Given the increased risk of operative delivery and heightened maternal risks during delivery, high-risk individuals should be evaluated by a sleep physician prior to delivery. Surgical management in maternal OSA has been extrapolated from data surrounding perioperative care in the non-pregnant OSA population.15 In addition to CPAP use, guidelines from the Society of Anesthesia and Sleep Medicine advocate for minimal sedation and increased postpartum monitoring.29 Following delivery, OSA precipitated by pregnancy may improve in some individuals, although the exact timeline and degree of improvement are unclear.30 One study recommends that those with severe OSA should continue CPAP therapy and have a repeat PSG once their weight has reduced to within 10–15% of their baseline.25
Conclusions
A lack of consistency in screening methods and their effectiveness has delayed the implementation and universal acceptance of formal screening guidelines for OSA in pregnancy.
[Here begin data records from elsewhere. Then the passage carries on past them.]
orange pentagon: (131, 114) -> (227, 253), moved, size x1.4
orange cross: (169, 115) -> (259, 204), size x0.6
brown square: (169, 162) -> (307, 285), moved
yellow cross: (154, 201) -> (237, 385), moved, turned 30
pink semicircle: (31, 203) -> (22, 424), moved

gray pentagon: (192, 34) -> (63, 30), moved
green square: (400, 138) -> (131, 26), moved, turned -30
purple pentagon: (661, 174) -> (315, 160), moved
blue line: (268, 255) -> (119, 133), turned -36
The protocols that have been studied have varied in their predictive value and sample characteristics. Some authors recommend that only pregnant women with the combination of excessive daytime sleepiness, loud snoring and witnessed apnoeas should undergo an evaluation for OSA via PSG.30 Others believe that, until more concrete guidelines exist, screening should include those with any risk factors, including obesity, hypertension and previous pregnancies with unexplained intrauterine growth restriction.31
Given the increasing delays in receiving a diagnostic PSG and the risks of untreated OSA within this cohort, some authors have advocated for the use of home sleep studies,26 although these should typically follow an evaluation by a sleep specialist. As new data are beginning to reveal the potential for CPAP therapy to mitigate the known health complications of OSA during pregnancy,27 increased urgency should be placed on finalizing definitive guidelines, as there is a clear opportunity to reduce morbidity in this cohort.
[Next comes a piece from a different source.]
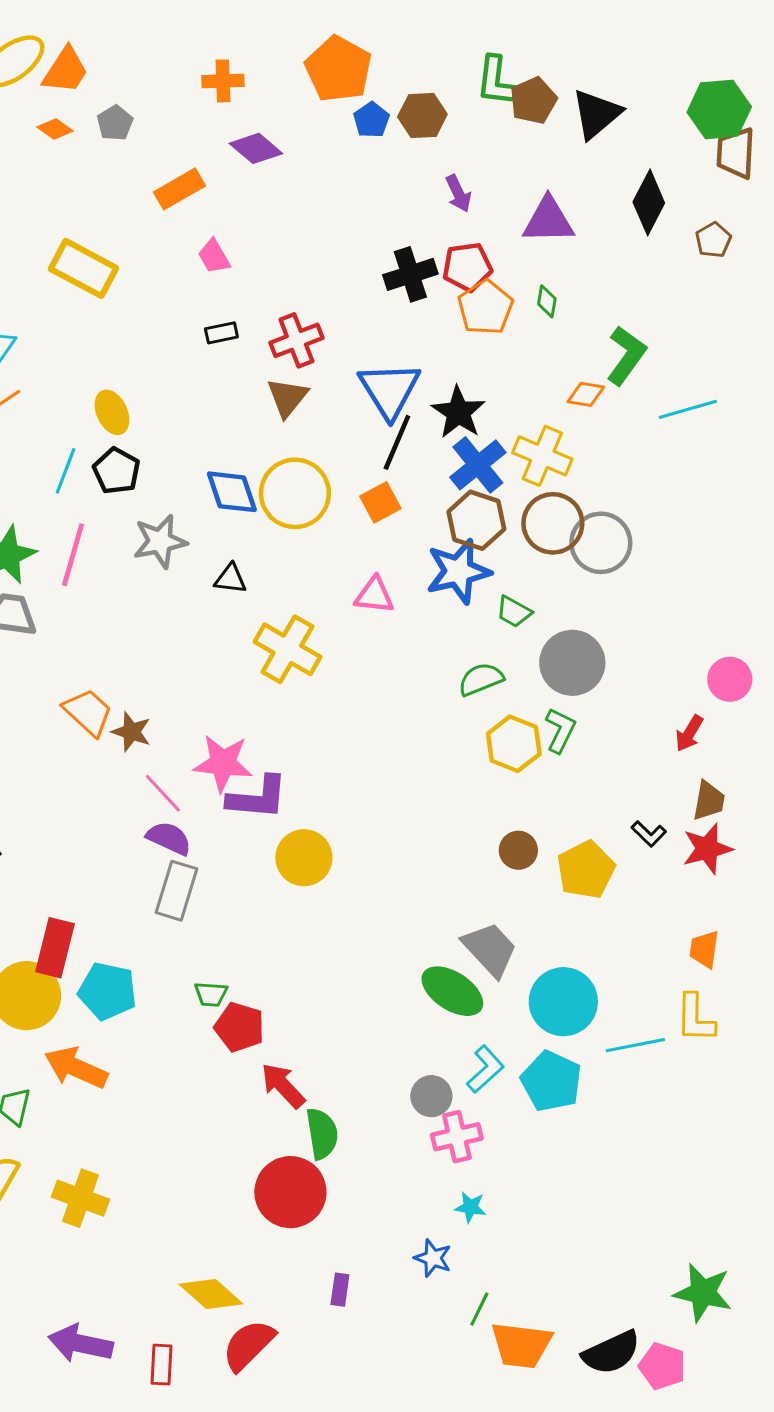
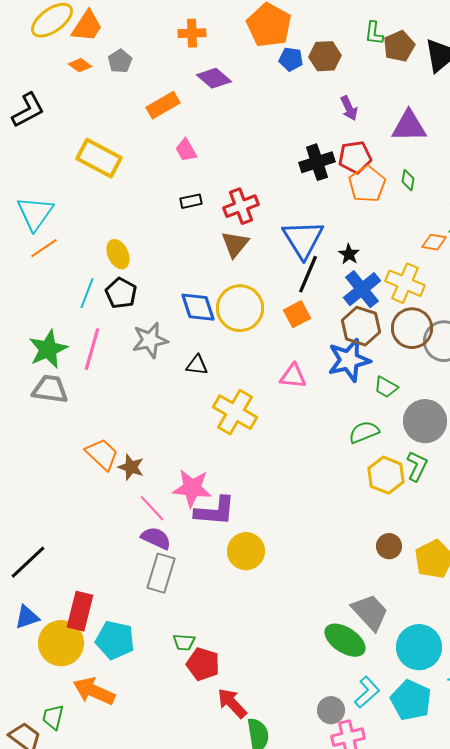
green L-shape: (496, 81) -> (374, 33), size x0.7
blue pentagon: (371, 120) -> (291, 59), turned -30
black star: (458, 412) -> (349, 254), size x0.6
There is a need for improved screening, diagnosis and subsequent management of OSA in pregnancy, particularly among high-risk individuals (including those with hypertension, obesity and advanced maternal age). Recent screening tools have displayed some promise, but their universal applicability is not yet clear. Maternal OSA is associated with gestational hypertension, pre-eclampsia and gestational diabetes, in addition to foetal complications such as preterm birth. Unmanaged peripartum OSA can result in significant cardiac complications and increased maternal mortality. Recent data have suggested that CPAP may help to prevent these events; however, randomized controlled trials are required to fully determine its efficacy.